1. Navigate to My Models and click on Add a Model button on the top-right. image.png
  2. Enter Model Details
    • Provide a Model Name.
    • Select Model Source: Choose between Hugging Face or AWS/GCP bucket.
    • Enter the Model Path.
    • Select the Linked Cloud Credentials.
      Upload your trained model to AWS S3 or GCP GCS, share the access credentials, and we’ll take care of compiling and preparing it for deployment.
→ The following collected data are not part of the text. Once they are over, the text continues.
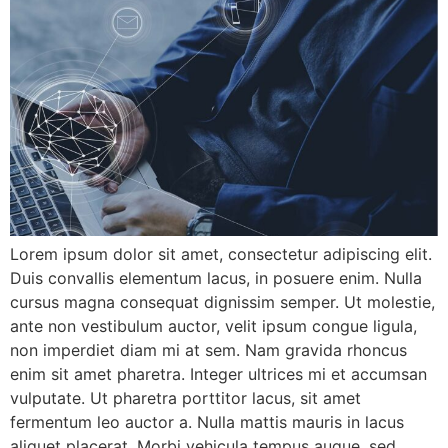
Lorem ipsum dolor sit amet, consectetur adipiscing elit.
Duis convallis elementum lacus, in posuere enim. Nulla
cursus magna consequat dignissim semper. Ut molestie,
ante non vestibulum auctor, velit ipsum congue ligula,
non imperdiet diam mi at sem. Nam gravida rhoncus
enim sit amet pharetra. Integer ultrices mi et accumsan
vulputate. Ut pharetra porttitor lacus, sit amet
fermentum leo auctor a. Nulla mattis mauris in lacus
aliquet placerat. Morbi vehicula tempus augue, sed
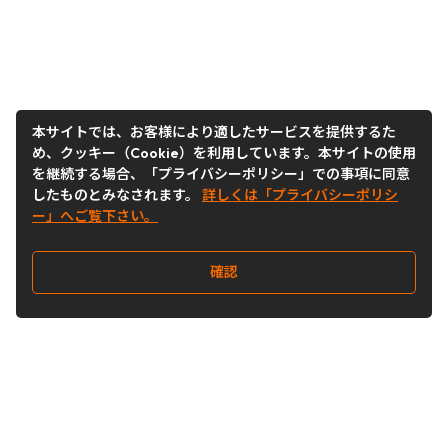
本サイトでは、お客様により適したサービスを提供するた
め、クッキー（Cookie）を利用しています。本サイトの使用
を継続する場合、「プライバシーポリシー」での事項に同意
したものとみなされます。
詳しくは「プライバシーポリシ
ー」へご覧下さい。
確認
Follow Us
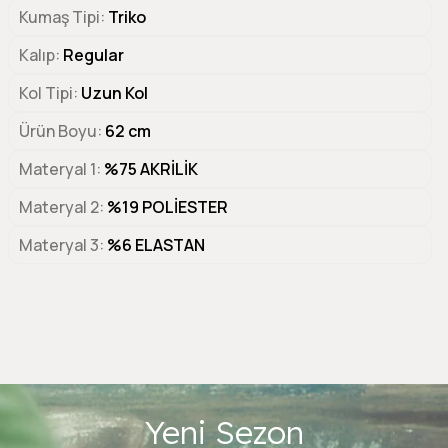
Kumaş Tipi
Triko
Kalıp
Regular
Kol Tipi
Uzun Kol
Ürün Boyu
62 cm
Materyal 1
%75 AKRİLİK
Materyal 2
%19 POLİESTER
Materyal 3
%6 ELASTAN
Yeni Sezon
Models built to your specifications are seamlessly integrated into our platform.
    image.png
  3. Configure Model Class
    • Under Model Class, choose Custom Pipeline.
    image.png
  4. Select Infrastructure
    • Choose Simplismart Infrastructure for optimized deployment.
    • Select a GPU type based on your model’s size and compute requirements.
    • The Machine Type can be left as the default Simplismart configuration.
image.png
  • Edit Pipeline Configuration (Optional)
    •  After selecting the infrastructure, you can configure the pipeline further based on your model’s runtime needs.
    • Use the Pipeline Config Editor to customize key deployment parameters.
    • Available fields include:
      • workers_per_device:
        Number of parallel workers assigned. (greater value, greater inference speed)
        Type: Int
        Default value : 1
      • device:
        Specifies the hardware (CPU, GPU) used for model inference.
        Type: string
        Default value : cpu

        Possible Values:
        • "cpu" — For CPU hardware
        • "cuda" — For GPU hardware
      • endpoint:
        User specified URl for model to receive and process requests.
        Type: String
        Default value : /predict
      • type:
        Model type used by the compilation engine to create configuration.
        Type: string
        Default: Needs to be specified
        Possible values :
        • custom — for custom serving feature
        • whisper — for Whisper serving
        • llm — for LLM serving
        • sd — for Stable Diffusion serving
        Recommended setting: use "custom" for serving your own custom models
    • These fields can be entered under the Extra Params section in key-value format.
Example Configuration:
  • model.py:
    class Model:
      def __init__(self):
        self.model_ = None
      def load(self):
        self.model = "Model Initialization"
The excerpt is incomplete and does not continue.